From waypoint 5 to 7, I don’t trust what Mission Planner did for programmed altitudes because it doesn’t agree with surveyed topo data for that location. Your county surveyor must’ve surveyed that area because of the road and residences before, and you will likely find the red survey signs on the Section corners that says do not disturb under penalty of law, as the survey data was available in ArcGIS.
Later this evening when I get home, I’ll have another look at the BIN log.
The altitude drop from waypoint 2 to 3 is 45 feet (flight planned). Actual drop was 45 meters. The drop from from waypoint 3 to 4 is 144 feet. Doing some rough calculations on the speed vs altitude, and interpolating it, after the point where you hit Pos Hold at a total altitude loss of 89 meters, the aircraft was descending at a rate that would hit waypoint 4 at 144 meters altitude loss instead of 144 feet.
My best guess is that there is a problem with metric to imperial unit conversions there. The aircraft was using meters. Your flight plan was using feet? Now, this is a question I am not able to answer - all the terrain data (SRTM) is metric. When using terrain following, is there a bug when trying to flight plan in imperial units, but the FC will only use metric? It would sure appear that could be the case.
I can’t verify that this is the case. I tried a short auto flight this morning (although with helicopter) at a safe altitude to recover if it starts rapidly descending, and I can’t duplicate it. I was a little concerned that if metric units are being used with a flight plan done with imperial that it would be pretty serious. But it seems to work normal here.
Did you say that if you use regular waypoints, that it works fine? It’s just spline waypoints this happens with, and it’s repeatable? It still seems a little strange to me that the altitudes observed in your BIN log correspond to meters of descent instead of the flight planned feet.
Do you happen to have the telemetry log from this same flight?
Yes, this does not happen with regular waypoints.
And totally repeatable.
Here was the first case - AGL set at 125ft - observe much less than 125ft @ 3:30
Switching back to total metric units within Mission Planner and adding @Michael_Oborne to this chain.
Michael,
When mission planner is in imperial units and a spline waypoint mission is planned, looks like the planned reduction in altitude by feet is interpreted by the FC as meters.
Maybe Michael can offer some insight. I think with any terrain following, it still must kept in mind that the accuracy of the data is usually considered +/-30 meters using the SRTM dataset. And Google “flattens” that with their point averaging method. The Google terrain maps are not near as defined on the contour lines as a real survey map like you can download from your county GIS website, or any of the thousands of surveys done with ArcGIS.
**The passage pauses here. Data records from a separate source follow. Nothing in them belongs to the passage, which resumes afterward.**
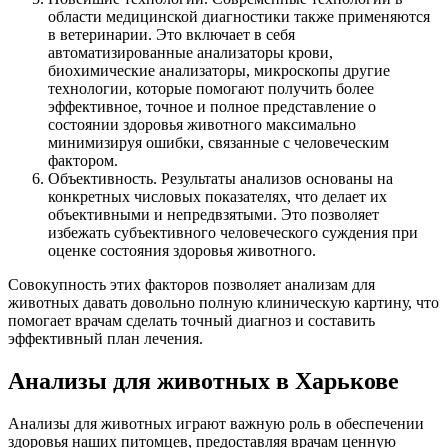
области медицинской диагностики также применяются
в ветеринарии. Это включает в себя
автоматизированные анализаторы крови,
биохимические анализаторы, микроскопы другие
технологии, которые помогают получить более
эффективное, точное и полное представление о
состоянии здоровья животного максимально
минимизируя ошибки, связанные с человеческим
фактором.
Объективность. Результаты анализов основаны на
конкретных числовых показателях, что делает их
объективными и непредвзятыми. Это позволяет
избежать субъективного человеческого суждения при
оценке состояния здоровья животного.
Совокупность этих факторов позволяет анализам для
животных давать довольно полную клиническую картину, что
помогает врачам сделать точный диагноз и составить
эффективный план лечения.
Анализы для животных в Харькове
Анализы для животных играют важную роль в обеспечении
здоровья наших питомцев, предоставляя врачам ценную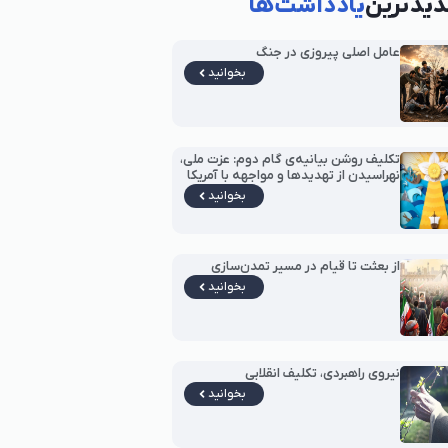
یدترین
یادداشت‌ها
عامل اصلی پیروزی در جنگ
بخوانید
تکلیف روشن بیانیه‌ی گام دوم: عزت ملی،
نهراسیدن از تهدیدها و مواجهه با آمریکا
بخوانید
از بعثت تا قیام در مسیر تمدن‌سازی
بخوانید
نیروی راهبردی، تکلیف انقلابی
بخوانید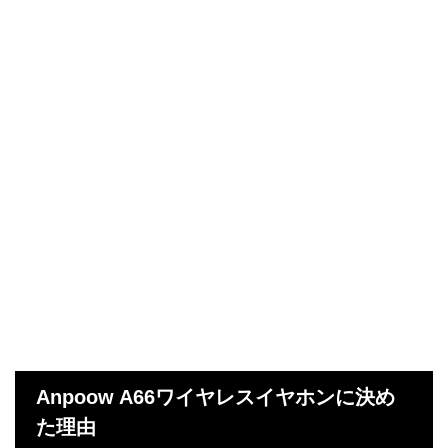
Anpoow A66ワイヤレスイヤホンに決め
た理由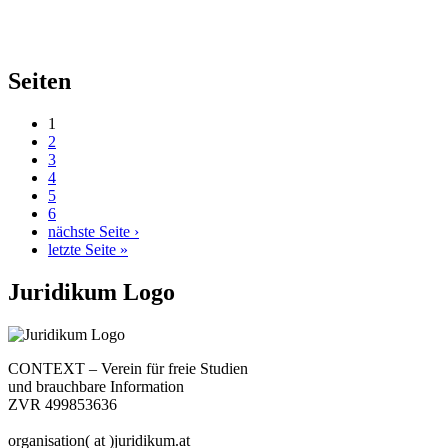
Seiten
1
2
3
4
5
6
nächste Seite ›
letzte Seite »
Juridikum Logo
CONTEXT – Verein für freie Studien
und brauchbare Information
ZVR 499853636
organisation( at )juridikum.at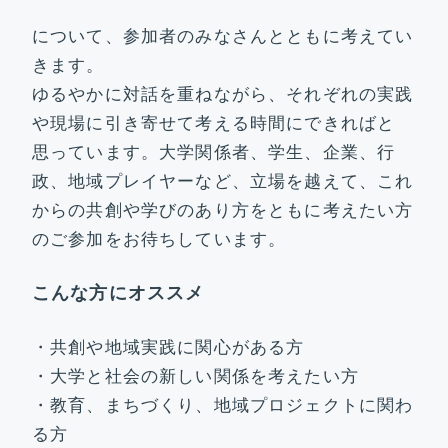
について、参加者のみなさんとともに考えてい
きます。
ゆるやかに対話を重ねながら、それぞれの実践
や現場に引き寄せて考える時間にできればと
思っています。大学関係者、学生、企業、行
政、地域プレイヤーなど、立場を越えて、これ
からの共創や学びのあり方をともに考えたい方
のご参加をお待ちしています。
こんな方にオススメ
・共創や地域実践に関心がある方
・大学と社会の新しい関係を考えたい方
・教育、まちづくり、地域プロジェクトに関わ
る方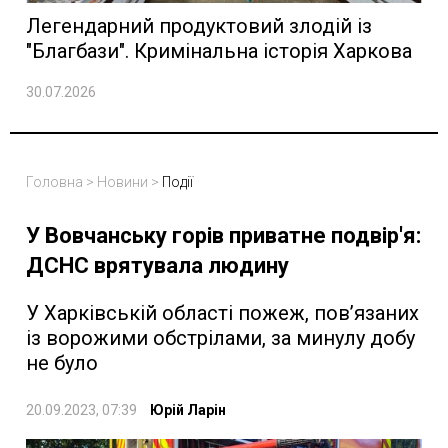
Легендарний продуктовий злодій із
"Благбази". Кримінальна історія Харкова
30.07.2026
Головна
>
Новини
>
Події
У Вовчанську горів приватне подвір'я:
ДСНС врятувала людину
У Харківській області пожеж, пов’язаних
із ворожими обстрілами, за минулу добу
не було
20.09.2023, 07:39
Юрій Ларін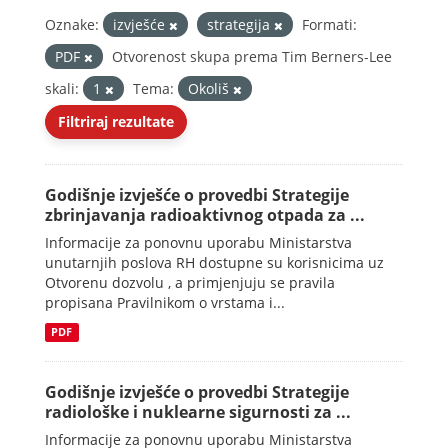
Oznake:
izvješće
strategija
Formati:
PDF
Otvorenost skupa prema Tim Berners-Lee
skali:
1
Tema:
Okoliš
Filtriraj rezultate
Godišnje izvješće o provedbi Strategije
zbrinjavanja radioaktivnog otpada za ...
Informacije za ponovnu uporabu Ministarstva
unutarnjih poslova RH dostupne su korisnicima uz
Otvorenu dozvolu , a primjenjuju se pravila
propisana Pravilnikom o vrstama i...
PDF
Godišnje izvješće o provedbi Strategije
radiološke i nuklearne sigurnosti za ...
Informacije za ponovnu uporabu Ministarstva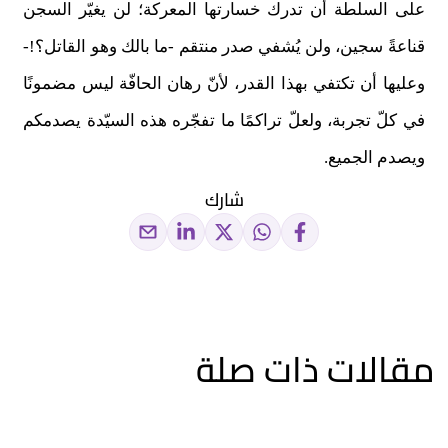
على السلطة أن تدرك خسارتها المعركة؛ لن يغيّر السجن
قناعةً سجين، ولن يُشفي صدر منتقم -ما بالك وهو القاتل؟!-
وعليها أن تكتفي بهذا القدر، لأنّ رهان الحافّة ليس مضمونًا
في كلّ تجربة، ولعلّ تراكمًا ما تفجّره هذه السيّدة يصدمكم
ويصدم الجميع.
شارك
مقالات ذات صلة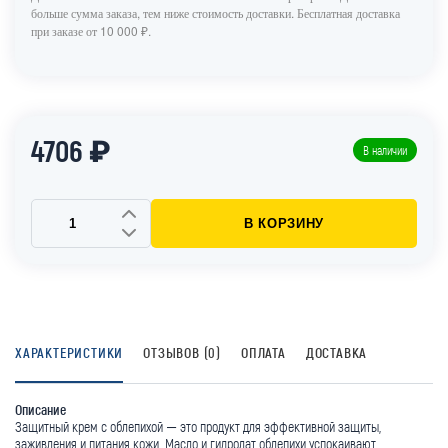
больше сумма заказа, тем ниже стоимость доставки. Бесплатная доставка
при заказе от 10 000 ₽.
4706 ₽
В наличии
В КОРЗИНУ
ХАРАКТЕРИСТИКИ
ОТЗЫВОВ (0)
ОПЛАТА
ДОСТАВКА
Описание
Защитный крем с облепихой — это продукт для эффективной защиты,
заживления и питания кожи. Масло и гидролат облепихи успокаивают,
So I think anything below 60 meters AGL, it is recommended to use downward facing LIDAR instead of terrain following with SRTM data. Or do like I do and map the whole ground track against a survey topo map and adjust your waypoints manually, and do not use terrain following.
Still an interesting thing. Just got your other log downloaded and going to look at that.
Is that the right tlog? It just shows a bunch of prearm throttle below failsafe messages, and it stops at 369 seconds. Like the ground station lost contact with the aircraft. I can see your terrain grid spacing was set to 100 meters, but don’t actually see if the terrain data got uploaded from the ground station to the aircraft? It normally holds (I think) 12 grids in memory, that is constantly updated from the ground station when using terrain following. But really can’t tell if that was happening from this log.
And if that is the case about constantly updated from the ground station when using terrain following, then that will not suit me.
I run missions out of range of MP
It pre-loads the terrain data for the whole mission from the GCS. So it only needs to load data in flight is you attempt to fly to an area outside of the pre-loaded grids.